「レベル3.5飛行の新設」について解説します!

昨年12月から「ドローンのレベル3.5飛行制度が新設された」と、いろんなところでニュースになって騒がれているのをご存知ですか?
まずは、「レベル」というのが分からないという方もおられると思うので、少し解説します。

「飛行レベル」について

ドローン(無人航空機)の飛行レベルは、以下のように表現されております。(出典:国土交通省資料より抜粋)

※注意:上図(右下)のレベル4の下に、「昨年12月に施行されたとの改正航空法・・・」と記載されておりますが、「2022年12月」のことであり、レベル3.5の話とは別のことです。

今回新設された「レベル3.5」というのは、この「レベル3」と「レベル4」との間に位置付けられます。

<課題>
「レベル3」(無人地帯での目視外飛行)については、
飛行経路が無人地帯ではあるものの、人が飛行経路上に立ち入る可能性があることから、 

  1. 補助者(飛行経路に人が入らないように注意喚起を行う)の配置
  2. 看板(関係者以外の立入を制限する旨等)の配置

といった立入管理措置を行うことになっております。

なお、①の補助者を配置せずに飛行する場合には、

  • 機体に取り付けられたカメラにより、進行方向の飛行経路の直下及びその周辺への第三者の立入が無いことを事前に確認できること。
    ⇒道路横断前には一時停止して、第三者の立入りがないかどうかの確認などが必要

の対応などが追加で必要となります。

しかし、無人地帯でのドローンによる荷物配送を行う場合、飛行経路の全てにおいて、この①や②の対応することは、現実的には非常に困難であり、事業者などから規制緩和の要望が上がっていたものです

「飛行レベル3.5」について

そこで、今回、「レベル3.5」を新設して、以下の対応を行っております。(出典:国土交通省資料より抜粋)

具体的には、レベル3と比べて、レベル3.5では、

  1. 補助者や看板の配置などの立入監視措置が不要
  2. 移動中の車両、列車又は船舶の上空を通過する場合を含む道路、鉄道又は船舶航航路を一時的に横断する飛行ができる

となりました。まずは、一つ規制緩和が進みましたよね!!

その際の具体的に必要となる要件としては、

  1. 操縦ライセンス(無人航空機操縦者技能証明[目視内飛行の限定解除を受けたもの]を保有していること
  2. 不測の事態が発生した場合に十分な補償が可能な第三者賠償責任保険に加入していること
  3. 機体に取り付けられたカメラにより、進行方向の飛行経路の直下及びその周辺への第三者の立入が無いことを確認できること。

となっております。

今回の「飛行レベル3.5」新設によって、やっと、操縦ライセンス(無人航空機操縦者技能証明)を取得するメリットがでてきましたよね!! 
今まで、操縦ライセンスを持っていても、機体認証のドローンがほぼない状況なので、包括申請の一部免除とかを利用できなかったですからね。
この「飛行レベル3.5」では、機体認証を取得していないドローンでも使用できることとなっています。

<1ポイントまめ知識>
今回の「飛行レベル3.5」新設は、法律上、どこに規定されているか、ご存知ですか?

実は、「航空法」や「航空法施行規則」が改正されたわけではなく、飛行許可・承認申請する際の監督官庁の審査基準を改正したものです。具体的には、「無人航空機の飛行に関する許可・承認の審査要領(カテゴリーⅡ飛行)」(2023年12月26日改正)のP27に記載されております。

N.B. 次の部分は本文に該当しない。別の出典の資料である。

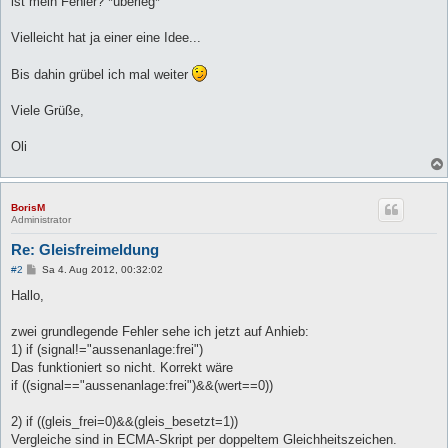
ist mein Fehler? *überleg*
Vielleicht hat ja einer eine Idee...
Bis dahin grübel ich mal weiter
Viele Grüße,
Oli
BorisM
Administrator
Re: Gleisfreimeldung
B
#2
Sa 4. Aug 2012, 00:32:02
e
i
Hallo,
t
r
a
zwei grundlegende Fehler sehe ich jetzt auf Anhieb:
g
1) if (signal!="aussenanlage:frei")
Das funktioniert so nicht. Korrekt wäre
if ((signal=="aussenanlage:frei")&&(wert==0))
2) if ((gleis_frei=0)&&(gleis_besetzt=1))
Vergleiche sind in ECMA-Skript per doppeltem Gleichheitszeichen.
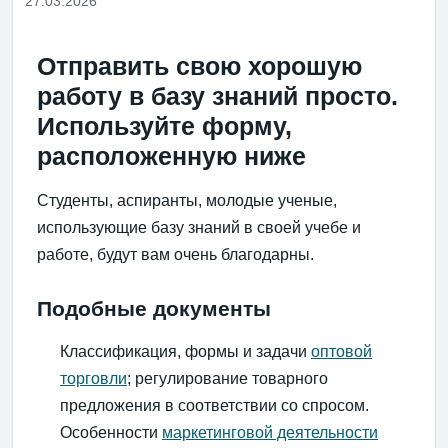
27.03.2026
Отправить свою хорошую
работу в базу знаний просто.
Используйте форму,
расположенную ниже
Студенты, аспиранты, молодые ученые,
использующие базу знаний в своей учебе и
работе, будут вам очень благодарны.
Подобные документы
Классификация, формы и задачи
оптовой
торговли
; регулирование товарного
предложения в соответствии со спросом.
Особенности
маркетинговой деятельности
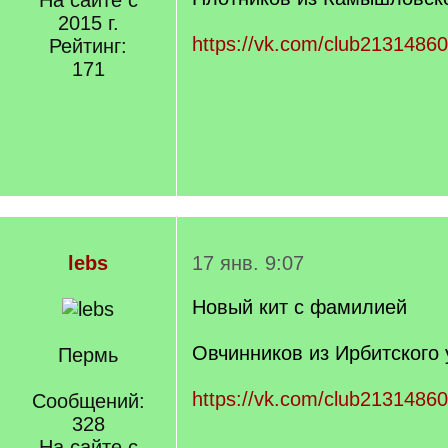
На сайте с
2015 г.
https://vk.com/club2131486
Рейтинг:
171
lebs
17 янв. 9:07
Новый кит с фамилией
Овчинников из Ирбитского 
Пермь
https://vk.com/club2131486
Сообщений:
328
На сайте с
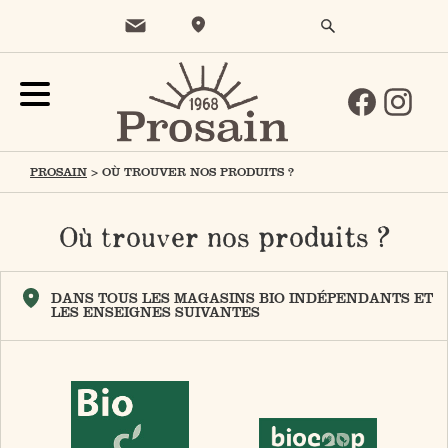
PROSAIN
>
OÙ TROUVER NOS PRODUITS ?
Où trouver nos produits ?
DANS TOUS LES MAGASINS BIO INDÉPENDANTS ET
LES ENSEIGNES SUIVANTES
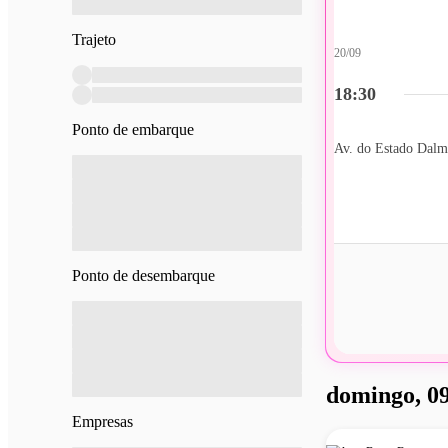
Trajeto
20/09
18:30
Ponto de embarque
Av. do Estado Dalm
Ponto de desembarque
domingo, 09
Empresas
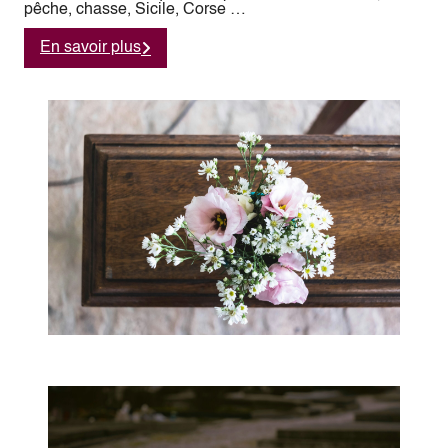
pêche, chasse, Sicile, Corse …
En savoir plus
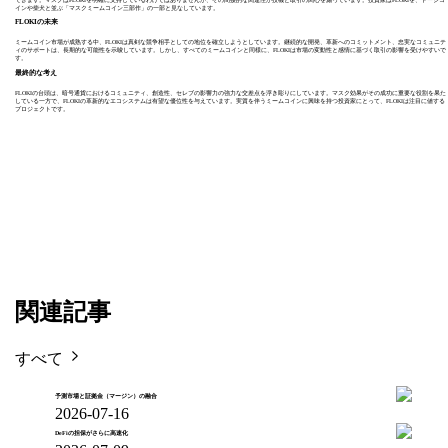
インや柴犬と並ぶ「マスクミームコイン三部作」の一部と見なしています。
FLOKIの未来
ミームコイン市場が成熟する中、FLOKIは真剣な競争相手としての地位を確立しようとしています。継続的な開発、革新へのコミットメント、忠実なコミュニテ
ィのサポートは、長期的な可能性を示唆しています。しかし、すべてのミームコインと同様に、FLOKIは市場の変動性と感情に基づく取引の影響を受けやすいで
す。
最終的な考え
FLOKIの台頭は、暗号通貨におけるコミュニティ、創造性、セレブの影響力の強力な交差点を浮き彫りにしています。マスク効果がその成功に重要な役割を果た
している一方で、FLOKIの革新的なエコシステムは有望な優位性を与えています。実質を伴うミームコインに興味を持つ投資家にとって、FLOKIは注目に値する
プロジェクトです。
関連記事
すべて
予測市場と証拠金（マージン）の融合
2026-07-16
DeFiの担保がさらに高速化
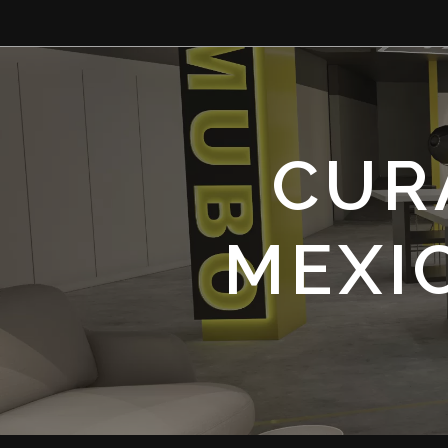
CUR
MEXI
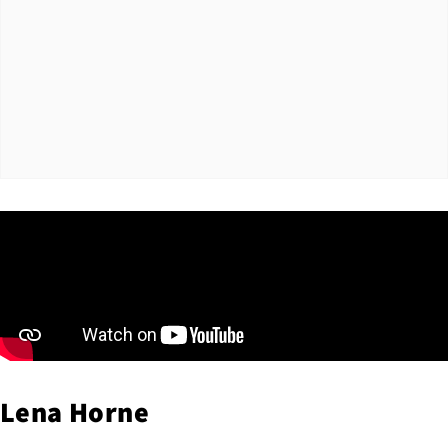
Lena Horne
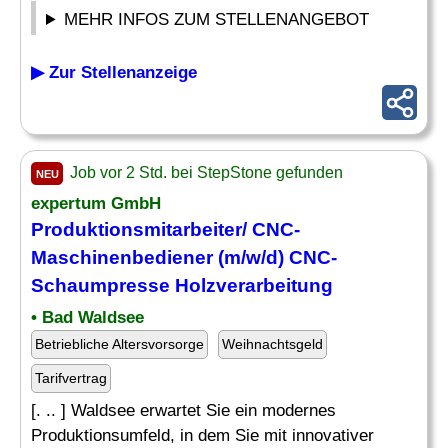
MEHR INFOS ZUM STELLENANGEBOT
▶ Zur Stellenanzeige
Job vor 2 Std. bei StepStone gefunden
NEU
expertum GmbH
Produktionsmitarbeiter/
CNC-
Maschinenbediener
(m/w/d)
CNC
-
Schaumpresse Holzverarbeitung
• Bad Waldsee
Betriebliche Altersvorsorge
Weihnachtsgeld
Tarifvertrag
[. .. ] Waldsee erwartet Sie ein modernes
Produktionsumfeld, in dem Sie mit innovativer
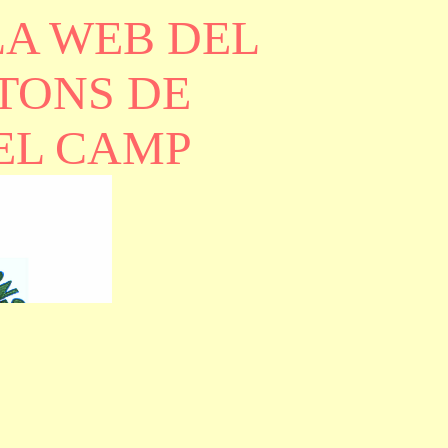
LA WEB DEL
TONS DE
EL CAMP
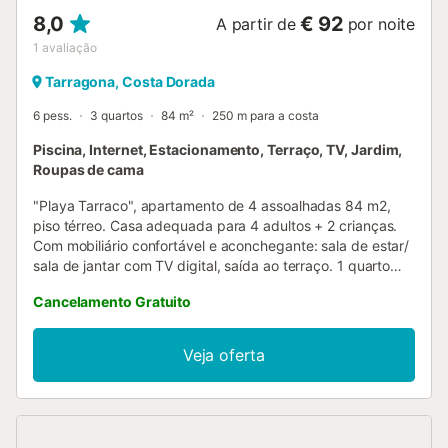
8,0
€ 92
A partir de
por noite
1
avaliação
Tarragona, Costa Dorada
6 pess.
3 quartos
84 m²
250 m para a costa
Piscina, Internet, Estacionamento, Terraço, TV, Jardim,
Roupas de cama
"Playa Tarraco", apartamento de 4 assoalhadas 84 m2,
piso térreo. Casa adequada para 4 adultos + 2 crianças.
Com mobiliário confortável e aconchegante: sala de estar/
sala de jantar com TV digital, saída ao terraço. 1 quarto
com 1 cama de casal (135 cm, 190 cm de comprimento),
Cancelamento Gratuito
duche/WC, saída ao terraço. 1 quarto com 1 cama de
casal (135 cm, 190 cm de comprimento). 1 quarto com 1
cama (90 cm, 190 cm de comprimento), 1 possibilidade
Veja oferta
para dormir (90 cm, 180 cm de comprimento). Cozinha
(forno, Máquina de lavar loiçã 4 placas de vitrocerâmica).
Duche/WC. Nenhuma opção de aquecimento. Terraço.
Móveis de terraço. O alojamento dispõe de: máquina de
lavar a roupa, ferro de passar roupa, secador de cabelo.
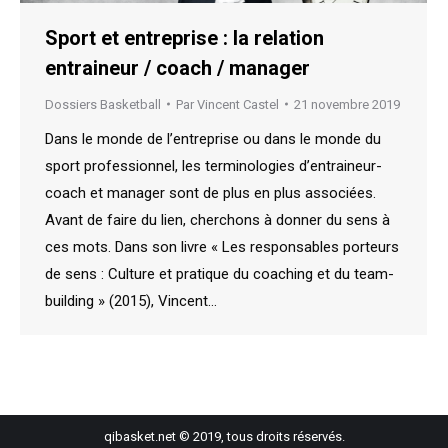
Sport et entreprise : la relation
entraineur / coach / manager
Dossiers Basketball
Par
Vincent Castel
21 novembre 2019
Dans le monde de l’entreprise ou dans le monde du
sport professionnel, les terminologies d’entraineur-
coach et manager sont de plus en plus associées.
Avant de faire du lien, cherchons à donner du sens à
ces mots. Dans son livre « Les responsables porteurs
de sens : Culture et pratique du coaching et du team-
building » (2015), Vincent…
qibasket.net © 2019, tous droits réservés.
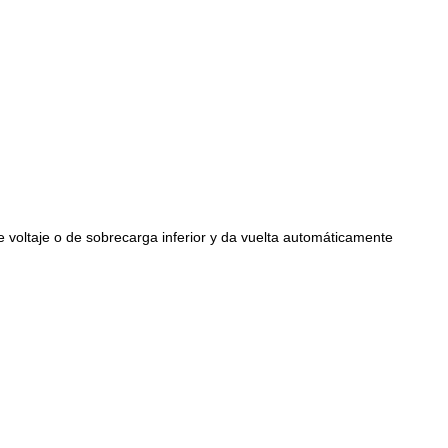
e voltaje o de sobrecarga inferior y da vuelta automáticamente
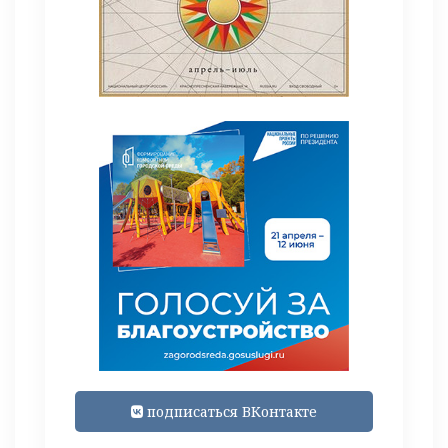
подписаться ВКонтакте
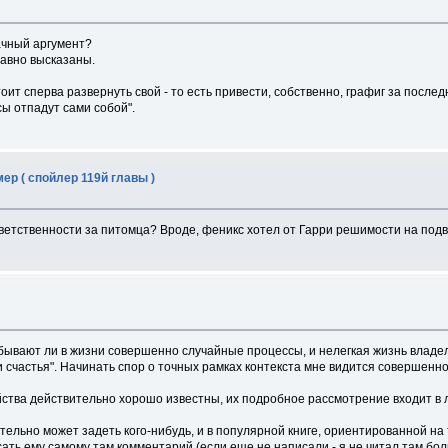
ачный аргумент?
давно высказаны.
оит сперва развернуть свой - то есть привести, собственно, графиг за после
сы отпадут сами собой".
мер ( спойлер 119й главы )
тветственности за питомца? Вроде, феникс хотел от Гарри решимости на подви
 бывают ли в жизни совершенно случайные процессы, и нелегкая жизнь владе
и счастья". Начинать спор о точных рамках контекста мне видится совершенн
тва действительно хорошо известны, их подробное рассмотрение входит в л
ельно может задеть кого-нибудь, и в популярной книге, ориентированной на т
исать ему самому там комментарий (если еще не написали - я не читал там б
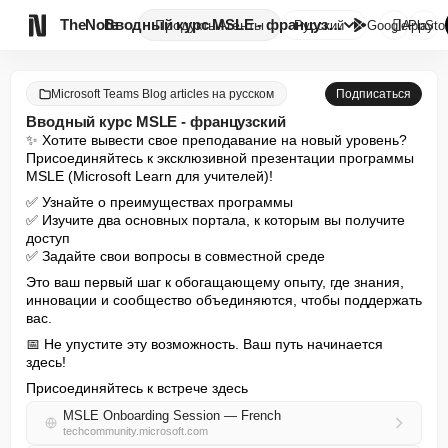

TheNote
Вводный курс MSLE - французски...
Продукты
Агенты
Русский
GooglePlay
AppSto
Microsoft Teams Blog articles на русском
Подписаться
Вводный курс MSLE - французский
✨ Хотите вывести свое преподавание на новый уровень? 
Присоединяйтесь к эксклюзивной презентации программы 
MSLE (Microsoft Learn для учителей)!
✅ Узнайте о преимуществах программы

✅ Изучите два основных портала, к которым вы получите 
доступ

✅ Задайте свои вопросы в совместной среде
Это ваш первый шаг к обогащающему опыту, где знания, 
инновации и сообщество объединяются, чтобы поддержать 
вас.
📅 Не упустите эту возможность. Ваш путь начинается 
здесь!
Присоединяйтесь к встрече здесь
MSLE Onboarding Session — French
techcommunity.microsoft.com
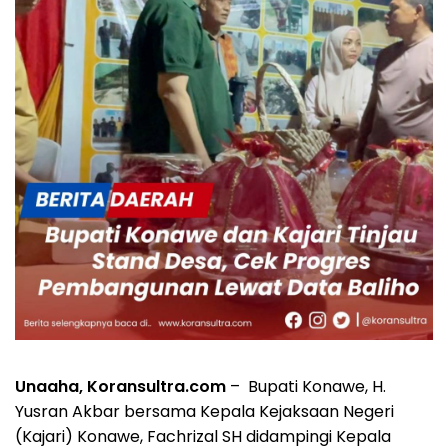
Unaaha, Koransultra.com
–
Bupati Konawe, H.
Yusran Akbar bersama Kepala Kejaksaan Negeri
(Kajari) Konawe, Fachrizal SH didampingi Kepala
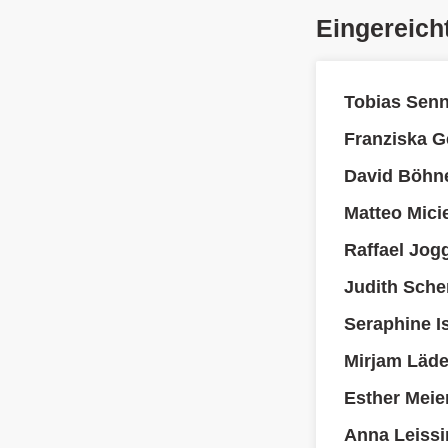
Eingereich
Tobias Senn
Franziska G
David Böhne
Matteo Micie
Raffael Jogg
Judith Sche
Seraphine Is
Mirjam Läd
Esther Meie
Anna Leissi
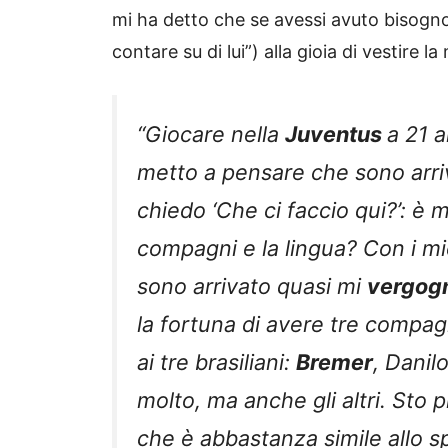
mi ha detto che se avessi avuto bisogno
contare su di lui”) alla gioia di vestire 
“Giocare nella
Juventus
a 21 
metto a pensare che sono arri
chiedo ‘Che ci faccio qui?’: è 
compagni e la lingua? Con i 
sono arrivato quasi mi
vergog
la fortuna di avere tre compag
ai tre brasiliani:
Bremer
, Danil
molto, ma anche gli altri. Sto p
che è abbastanza simile allo s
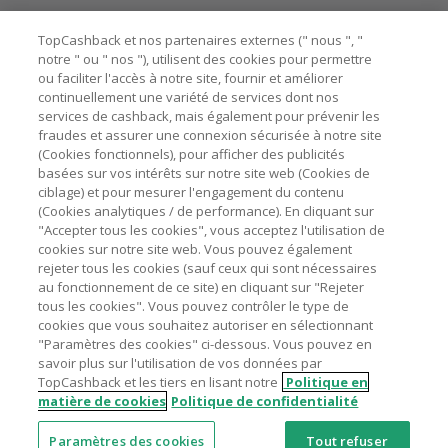
ne garantit pas votre éligibilité.
Besoin d'aide ?
La validité et le montant du cashback sont calculés par les
TopCashback et nos partenaires externes (" nous ", "
marchands sur le montant hors TVA/taxes et hors frais de
notre " ou " nos "), utilisent des cookies pour permettre
ou faciliter l'accès à notre site, fournir et améliorer
livraison/d’emballage/de service.
Astuces pour économiser
continuellement une variété de services dont nos
L'utilisation de plugins tels que Honey, AdBlock, uBlock, Pi-
services de cashback, mais également pour prévenir les
hole et VPN peut bloquer le suivi de votre commande.
fraudes et assurer une connexion sécurisée à notre site
A propos de
(Cookies fonctionnels), pour afficher des publicités
Pour chaque nouvelle transaction, il faut revenir sur
basées sur vos intérêts sur notre site web (Cookies de
TopCashback et cliquer sur le bouton rose de cashback
Contactez-nous
ciblage) et pour mesurer l'engagement du contenu
pour accéder au site marchand et faire votre achat.
(Cookies analytiques / de performance). En cliquant sur
Assurez-vous que le lien TopCashback est le dernier lien
"Accepter tous les cookies", vous acceptez l'utilisation de
Mentions légales
utilisé pour visiter le site marchand avant de finaliser votre
cookies sur notre site web. Vous pouvez également
achat.
rejeter tous les cookies (sauf ceux qui sont nécessaires
au fonctionnement de ce site) en cliquant sur "Rejeter
Tout compte impliqué dans des commandes ou activités
tous les cookies". Vous pouvez contrôler le type de
frauduleuses pour manipuler le système de cashback sera
cookies que vous souhaitez autoriser en sélectionnant
clôturé et leur cashback confisqué.
"Paramètres des cookies" ci-dessous. Vous pouvez en
Nos sites
UK
US
CN
JP
DE
AU
IT
ES
savoir plus sur l'utilisation de vos données par
TopCashback et les tiers en lisant notre
Politique en
matière de cookies
Politique de confidentialité
Paramètres des cookies
Tout refuser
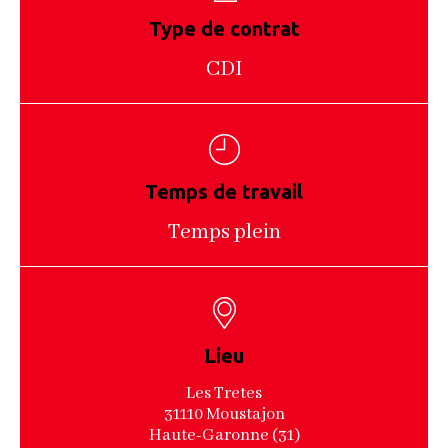
Type de contrat
CDI
Temps de travail
Temps plein
Lieu
Les Tretes
31110 Moustajon
Haute-Garonne (31)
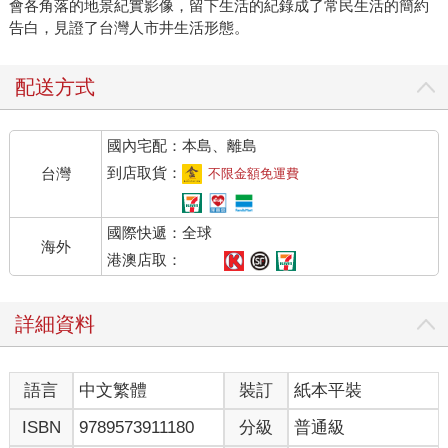
會各角落的地景紀實影像，留下生活的紀錄成了常民生活的簡約
告白，見證了台灣人市井生活形態。
配送方式
國內宅配：本島、離島
到店取貨：
台灣
不限金額免運費
國際快遞：全球
海外
港澳店取：
詳細資料
語言
中文繁體
裝訂
紙本平裝
ISBN
9789573911180
分級
普通級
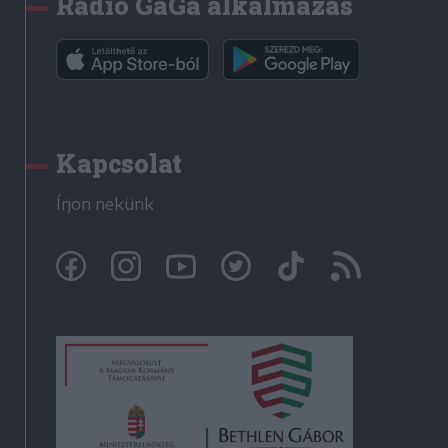
Rádió GaGa alkalmazás
Kapcsolat
Írjon nekünk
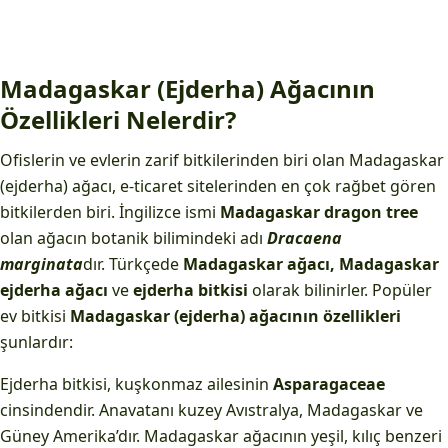
Madagaskar (Ejderha) Ağacının
Özellikleri Nelerdir?
Ofislerin ve evlerin zarif bitkilerinden biri olan Madagaskar
(ejderha) ağacı, e-ticaret sitelerinden en çok rağbet gören
bitkilerden biri. İngilizce ismi
Madagaskar dragon tree
olan ağacın botanik bilimindeki adı
Dracaena
marginata
dır. Türkçede
Madagaskar ağacı, Madagaskar
ejderha ağacı
ve
ejderha bitkisi
olarak bilinirler. Popüler
ev bitkisi
Madagaskar (ejderha) ağacının özellikleri
şunlardır:
Ejderha bitkisi, kuşkonmaz ailesinin
Asparagaceae
cinsindendir. Anavatanı kuzey Avıstralya, Madagaskar ve
Güney Amerika’dır. Madagaskar ağacının yeşil, kılıç benzeri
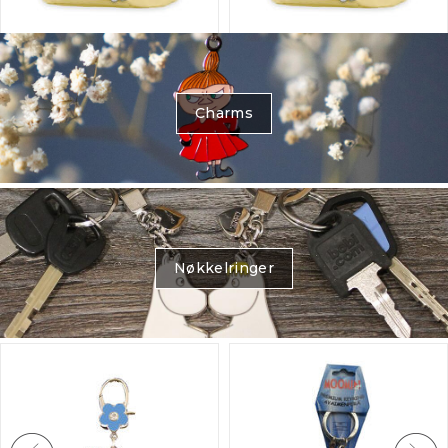
Blafre barnesekk -
Blafre barnesekk - 6L
8,5L lys gul
lys gul
3-5 år
1-3 år
Charms
50+
på lager
Forventet
18.09.2026
629,-
529,-
Nøkkelringer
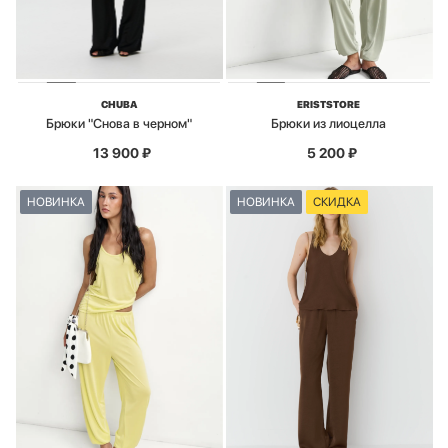
CHUBA
ERISTSTORE
Брюки "Снова в черном"
Брюки из лиоцелла
13 900
₽
5 200
₽
НОВИНКА
НОВИНКА
СКИДКА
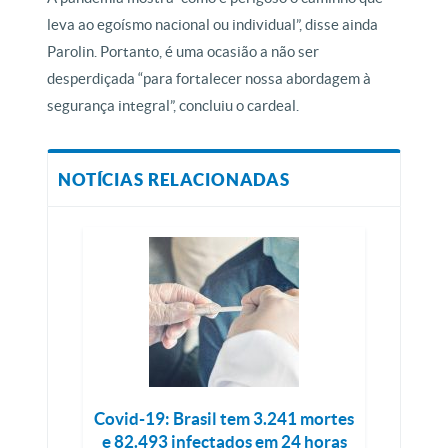
leva ao egoísmo nacional ou individual”, disse ainda
Parolin. Portanto, é uma ocasião a não ser
desperdiçada “para fortalecer nossa abordagem à
segurança integral”, concluiu o cardeal.
NOTÍCIAS RELACIONADAS
Covid-19: Brasil tem 3.241 mortes
e 82.493 infectados em 24 horas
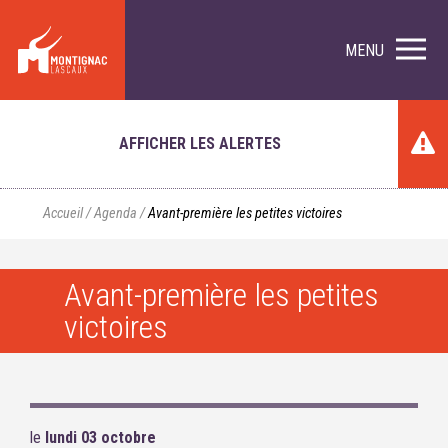
MENU
AFFICHER LES ALERTES
Accueil
/
Agenda
/
Avant-première les petites victoires
Avant-première les petites
victoires
le
lundi 03 octobre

「飛行レベル3.5」を行うためには、「航空法」や「航空法施行規則」に基づいて、監督官庁に「飛行許可・申請」をする必要があります。
また、監督官庁においては、法律に基づく申請に関しては、行政手続法により、審査基準を設けて公表する義務があります。今回は、2023年11月28日にパブリックコメント(意見募集)の公示をしておりました。